┏━━
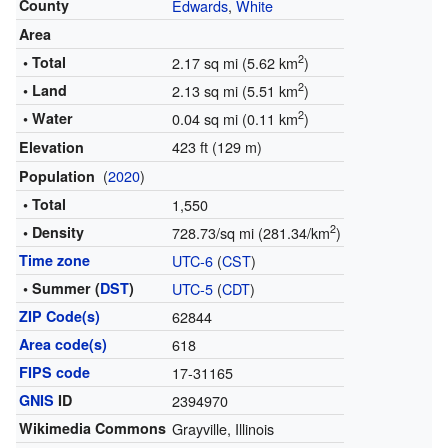
County
Edwards
,
White
Area
2
• Total
2.17 sq mi (5.62 km
)
2
• Land
2.13 sq mi (5.51 km
)
2
• Water
0.04 sq mi (0.11 km
)
423 ft (129 m)
Elevation
(
2020
)
Population
• Total
1,550
2
• Density
728.73/sq mi (281.34/km
)
Time zone
UTC-6
(
CST
)
• Summer (
DST
)
UTC-5
(
CDT
)
ZIP Code(s)
62844
Area code(s)
618
FIPS code
17-31165
GNIS
ID
2394970
Wikimedia Commons
Grayville, Illinois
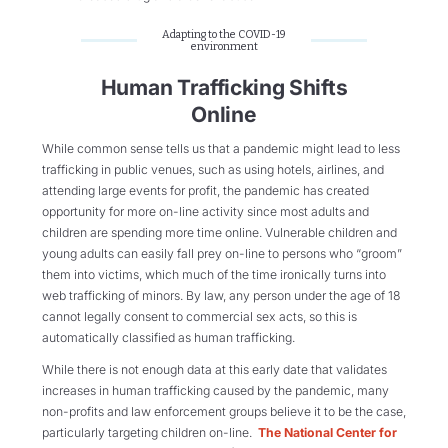
Adapting to the COVID-19
environment
Human Trafficking Shifts
Online
While common sense tells us that a pandemic might lead to less
trafficking in public venues, such as using hotels, airlines, and
attending large events for profit, the pandemic has created
opportunity for more on-line activity since most adults and
children are spending more time online. Vulnerable children and
young adults can easily fall prey on-line to persons who “groom”
them into victims, which much of the time ironically turns into
web trafficking of minors. By law, any person under the age of 18
cannot legally consent to commercial sex acts, so this is
automatically classified as human trafficking.
While there is not enough data at this early date that validates
increases in human trafficking caused by the pandemic, many
non-profits and law enforcement groups believe it to be the case,
particularly targeting children on-line.
The National Center for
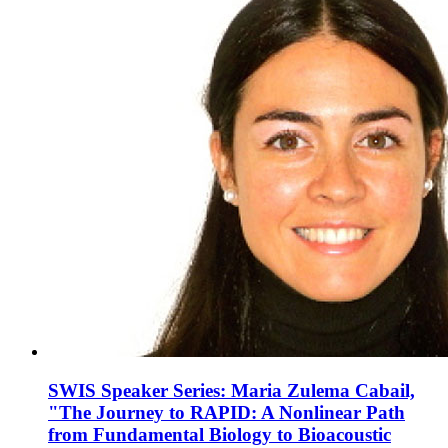
SWIS Speaker Series: Maria Zulema Cabail,
"The Journey to RAPID: A Nonlinear Path
from Fundamental Biology to Bioacoustic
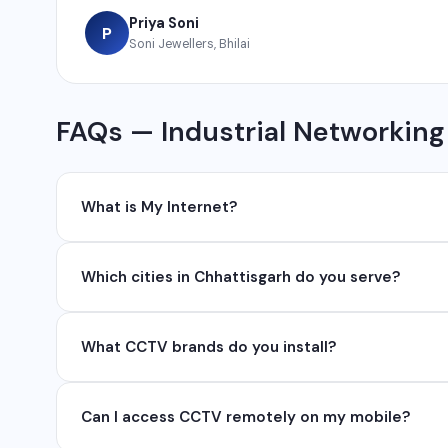
Priya Soni
P
Soni Jewellers, Bhilai
FAQs — Industrial Networking
What is My Internet?
My Internet is a full-service digital and technology
Which cities in Chhattisgarh do you serve?
development, industrial networking, CCTV setup, Wh
network management services.
We serve all major cities and districts of Chhattisgarh i
What CCTV brands do you install?
Ambikapur, Raigarh, and 35+ other cities. We also serv
We install and configure leading CCTV brands including
Can I access CCTV remotely on my mobile?
installation, configuration, and ongoing maintenance s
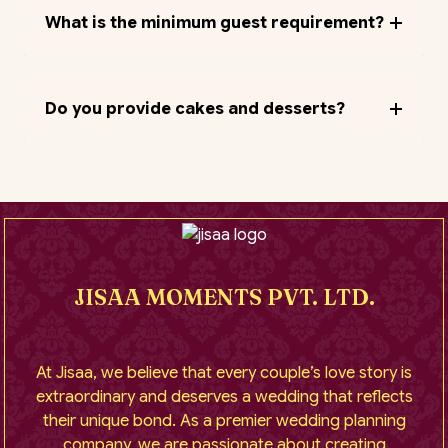
What is the minimum guest requirement?
Do you provide cakes and desserts?
JISAA MOMENTS PVT. LTD.
At Jisaa, we believe that every couple’s love story is
extraordinary and deserves a wedding that reflects
their unique bond. As a premier wedding planning
company, we are passionate about creating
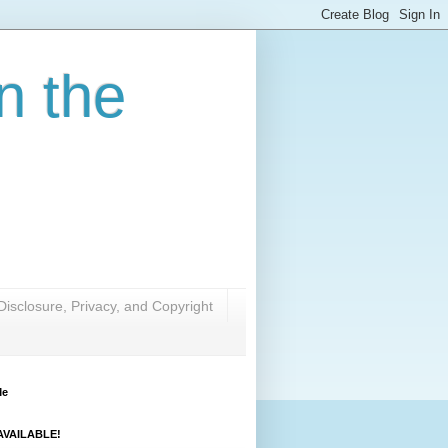
n the
Disclosure, Privacy, and Copyright
Me
VAILABLE!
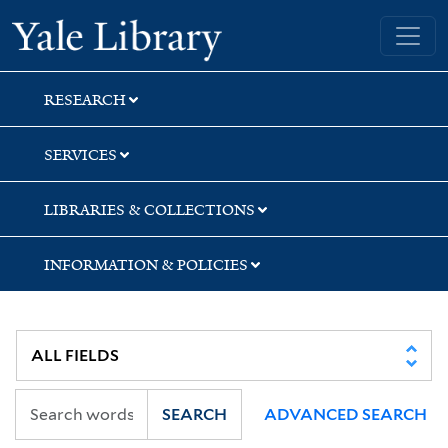
Skip
Skip
Yale University Library
to
to
search
main
content
RESEARCH
SERVICES
LIBRARIES & COLLECTIONS
INFORMATION & POLICIES
SEARCH
ADVANCED SEARCH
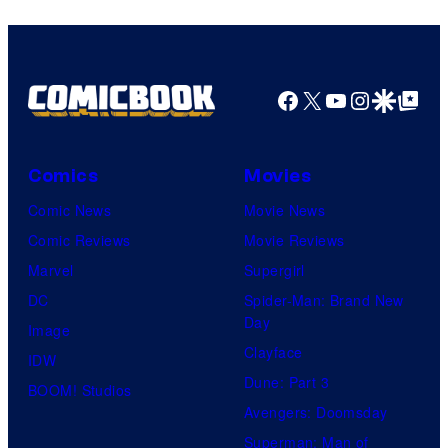
Facebook
X
YouTube
Instagra
Google Disco
Google Top Pos
Comics
Movies
Comic News
Movie News
Comic Reviews
Movie Reviews
Marvel
Supergirl
DC
Spider-Man: Brand New
Day
Image
Clayface
IDW
Dune: Part 3
BOOM! Studios
Avengers: Doomsday
Superman: Man of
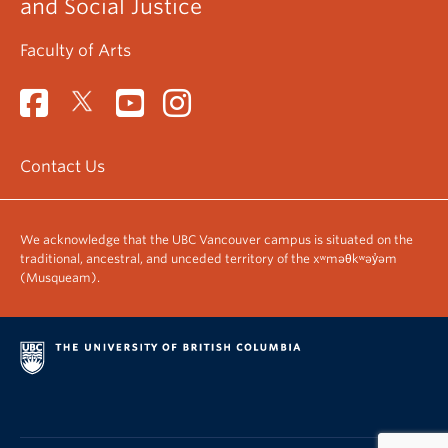
and Social Justice
Faculty of Arts
Contact Us
We acknowledge that the UBC Vancouver campus is situated on the
traditional, ancestral, and unceded territory of the xʷməθkʷəy̓əm
(Musqueam).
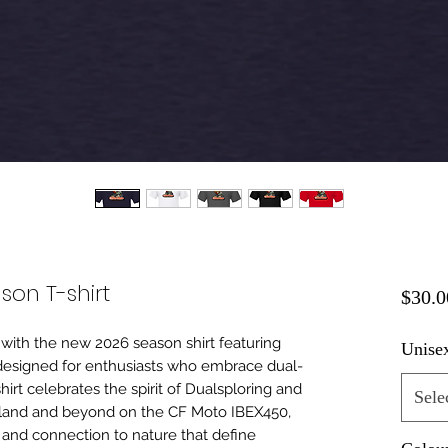
son T-shirt
$30.0
with the new 2026 season shirt featuring
Unisex
 designed for enthusiasts who embrace dual-
hirt celebrates the spirit of Dualsploring and
Sele
sland and beyond on the CF Moto IBEX450,
nd connection to nature that define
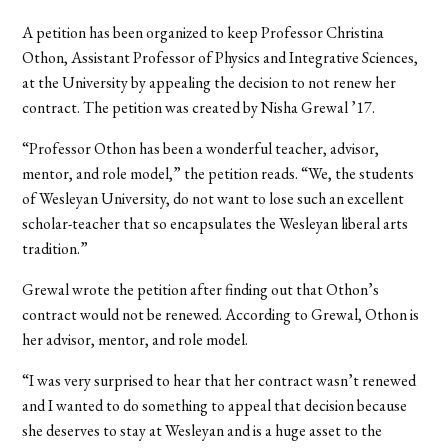
A petition has been organized to keep Professor Christina
Othon, Assistant Professor of Physics and Integrative Sciences,
at the University by appealing the decision to not renew her
contract. The petition was created by Nisha Grewal ’17.
“Professor Othon has been a wonderful teacher, advisor,
mentor, and role model,” the petition reads. “We, the students
of Wesleyan University, do not want to lose such an excellent
scholar-teacher that so encapsulates the Wesleyan liberal arts
tradition.”
Grewal wrote the petition after finding out that Othon’s
contract would not be renewed. According to Grewal, Othon is
her advisor, mentor, and role model.
“I was very surprised to hear that her contract wasn’t renewed
and I wanted to do something to appeal that decision because
she deserves to stay at Wesleyan and is a huge asset to the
┗━━
* **Activity**: If the word "What" appears in a line above, copy that line.

* **Problem solution**:
What is My Internet?
What CCTV brands do you install?
What is the minimum guest requirement?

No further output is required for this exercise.